Example: The following query returns an infinite stream of the elapsed time every 0.5 seconds.

heartbeat(0.5)
Note

The query is an example of a continuous query (CQ) since it continuously produces objects. You can explicitly stop it pressing the stop_circle button.

You can apply computational functions on streams. The applied function will then be applied on each element of the stream.

Example:

sqrt(heartbeat(0.5))

The select Stream of syntax provides a very flexible way of defining new streams out of other ones. This is called a select stream query.

Example:

select Stream of x
from Real x
where x in extract(heartbeat(0.5))
and mod(x,1) < 0.1
Note

The syntax e in extract(s) extracts elements e from the stream s so they can be used in select queries.

Visit Select stream queries for more on select stream queries.

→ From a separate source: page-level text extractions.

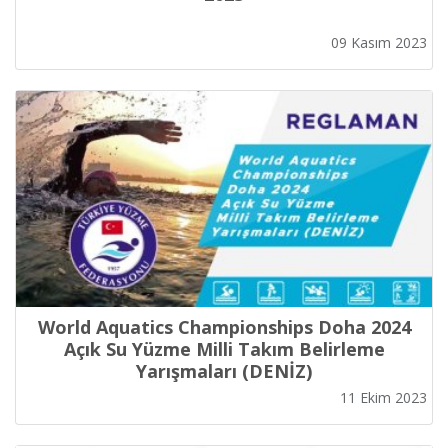
09 Kasım 2023
World Aquatics Championships Doha 2024
Açık Su Yüzme Milli Takım Belirleme
Yarışmaları (DENİZ)
11 Ekim 2023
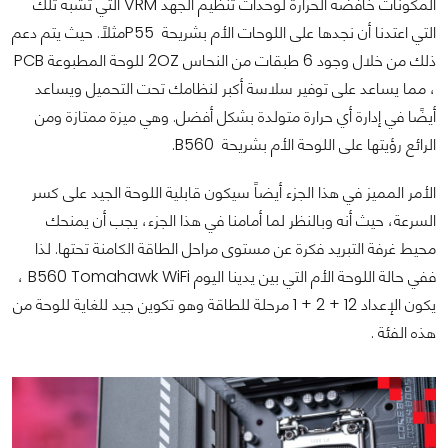
المكونات خافضة الحرارة لوحدات تنظيم الجهد VRM التي تشبه تلك
التي اعتدنا أن نجدها على اللوحات الأم بشريحة P55مثلاً. حيث يتم دعم
ذلك من خلال وجود 6 طبقات من النحاس 2OZ للوحة المطبوعة PCB
، مما يساعد على توفير سلاسة أكبر لنظامك تحت التحميل ويساعد
أيضًا في إدارة أي حرارة متولدة بشكل أفضل. وهي ميزة ممتازة ومن
الرائع رؤيتها على اللوحة الأم بشريحة B560.
الأمر المميز في هذا الجزء أيضاً سيكون قابلية اللوحة الجيد على كسر
السرعة، حيث أنه وبالنظر لما أمامنا في هذا الجزء، يجب أن يمنحك
محيط غرفة التبريد فكرة عن مستوى مراحل الطاقة الكامنة تحتها. لذا
ففي حالة اللوحة الأم التي بين يدينا اليوم B560 Tomahawk WiFi ،
يكون الإعداد 12 + 2 + 1 مرحلة للطاقة وهو تكوين جيد للغاية للوحة من
هذه الفئة .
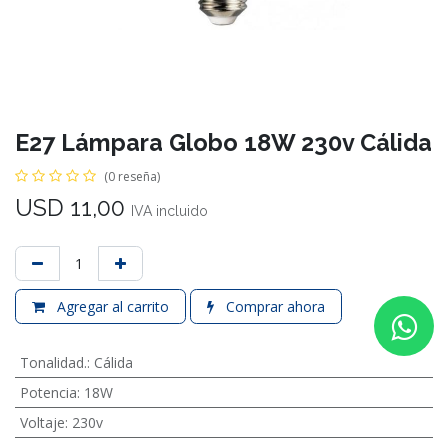
E27 Lámpara Globo 18W 230v Cálida
(0 reseña)
USD
11,00
IVA incluido
Agregar al carrito
Comprar ahora
Tonalidad.
:
Cálida
Potencia
:
18W
Voltaje
:
230v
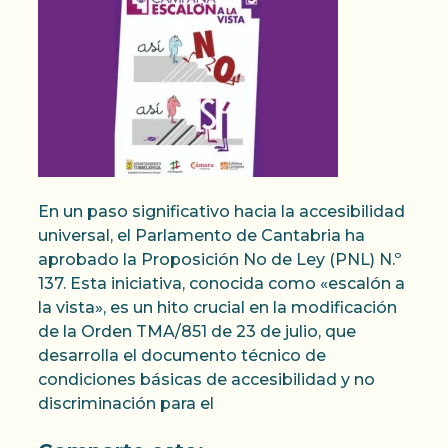
En un paso significativo hacia la accesibilidad
universal, el Parlamento de Cantabria ha
aprobado la Proposición No de Ley (PNL) N.º
137. Esta iniciativa, conocida como «escalón a
la vista», es un hito crucial en la modificación
de la Orden TMA/851 de 23 de julio, que
desarrolla el documento técnico de
condiciones básicas de accesibilidad y no
discriminación para el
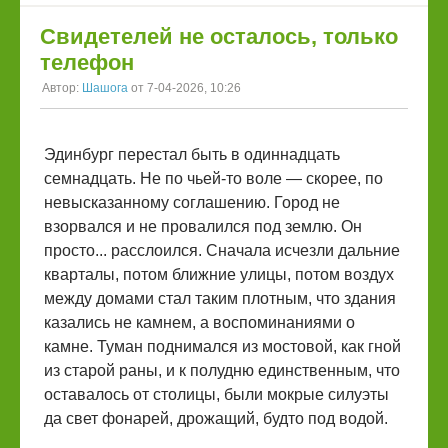
Свидетелей не осталось, только
телефон
Автор:
Шашога
от 7-04-2026, 10:26
Эдинбург перестал быть в одиннадцать
семнадцать. Не по чьей-то воле — скорее, по
невысказанному соглашению. Город не
взорвался и не провалился под землю. Он
просто... расслоился. Сначала исчезли дальние
кварталы, потом ближние улицы, потом воздух
между домами стал таким плотным, что здания
казались не камнем, а воспоминаниями о
камне. Туман поднимался из мостовой, как гной
из старой раны, и к полудню единственным, что
оставалось от столицы, были мокрые силуэты
да свет фонарей, дрожащий, будто под водой.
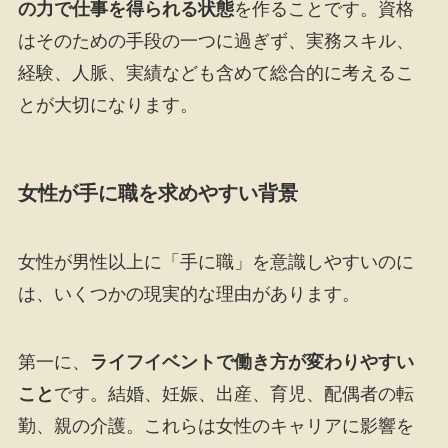
の力で仕事を得られる状態
を作ることです。資格
はそのための手段の一つに過ぎず、実務スキル、
経験、人脈、実績なども含めて総合的に考えるこ
とが大切になります。
女性が手に職を求めやすい背景
女性が男性以上に「手に職」を意識しやすいのに
は、いくつかの現実的な理由があります。
第一に、
ライフイベントで働き方が変わりやすい
こと
です。結婚、妊娠、出産、育児、配偶者の転
勤、親の介護。これらは女性のキャリアに影響を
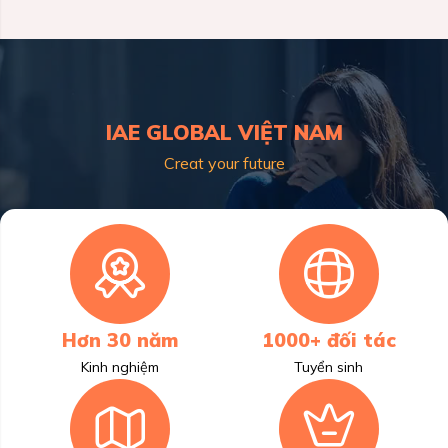
IAE GLOBAL VIỆT NAM
Creat your future
Hơn 30 năm
1000+ đối tác
Kinh nghiệm
Tuyển sinh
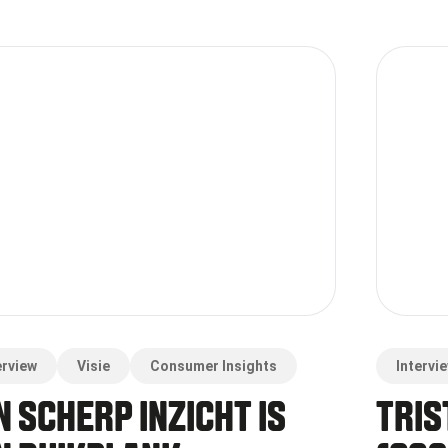
erview
Visie
Consumer Insights
Intervi
N SCHERP INZICHT IS
TRIS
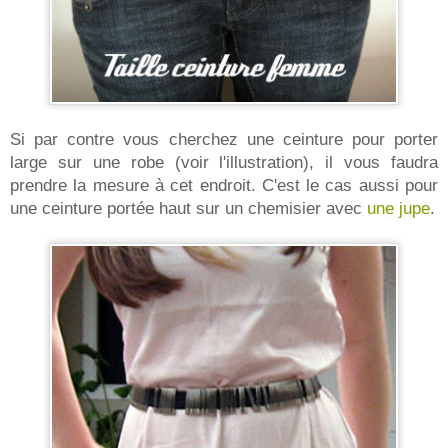
Si par contre vous cherchez une ceinture pour porter
large sur une robe (voir l'illustration), il vous faudra
prendre la mesure à cet endroit. C'est le cas aussi pour
une ceinture portée haut sur un chemisier avec
une jupe
.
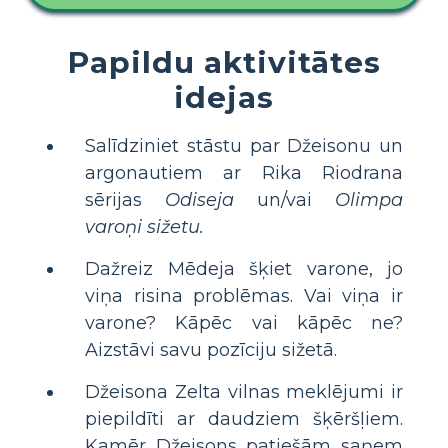
Papildu aktivitātes
idejas
Salīdziniet stāstu par Džeisonu un
argonautiem ar Rika Riodrana
sērijas
Odiseja
un/vai
Olimpa
varoņi sižetu.
Dažreiz Mēdeja šķiet varone, jo
viņa risina problēmas. Vai viņa ir
varone? Kāpēc vai kāpēc ne?
Aizstāvi savu pozīciju sižetā.
Džeisona Zelta vilnas meklējumi ir
piepildīti ar daudziem šķēršļiem.
Kamēr Džeisons patiešām saņem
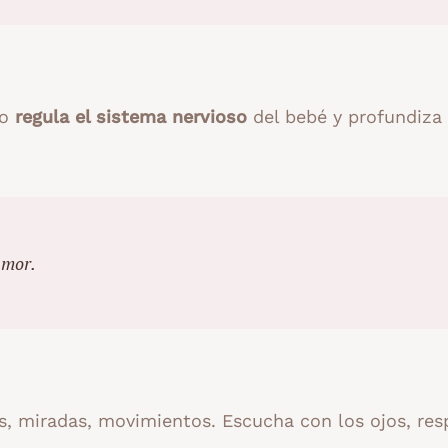
to
regula el sistema nervioso
del bebé y profundiza 
amor.
, miradas, movimientos. Escucha con los ojos, re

You can stop an infinite CQ after a specific number of elements by specifying a limit in a select query.

Example:

select heartbeat(0.125)
limit 5

You can also stop a CQ after a specific number of seconds by using the timeout(s,limit) function.

Example:

timeout(heartbeat(0.125),0.9)

You can assign a stream to a variable without running it.

Example:

set :s = heartbeat(0.5)

This runs the stream object bound to session variable :s:

:s

You can create tuple streams whose elements are several values paired together as tuples.

Example:

select Stream of hb, sin(hb)
from Number hb
where hb in heartbeat(0.5)
and sin(hb) > 0.1

You can label stream elements by adding identifiers in stream tuples.

Example:

set :s1 = (select Stream of 's1', hb
from Number hb
where hb in heartbeat(0.5))
:s1

You can combine streams using system functions taking more than one stream as argument.

Example: the function merge(Stream s1,Stream s2)->Stream combines the elements of two streams as they arrive producing a merged stream:

merge(heartbeat(0.5), heartbeat(0.6))

Labeled tuple streams can be combined with merge.

Example: Let's create another labeled stream :s2.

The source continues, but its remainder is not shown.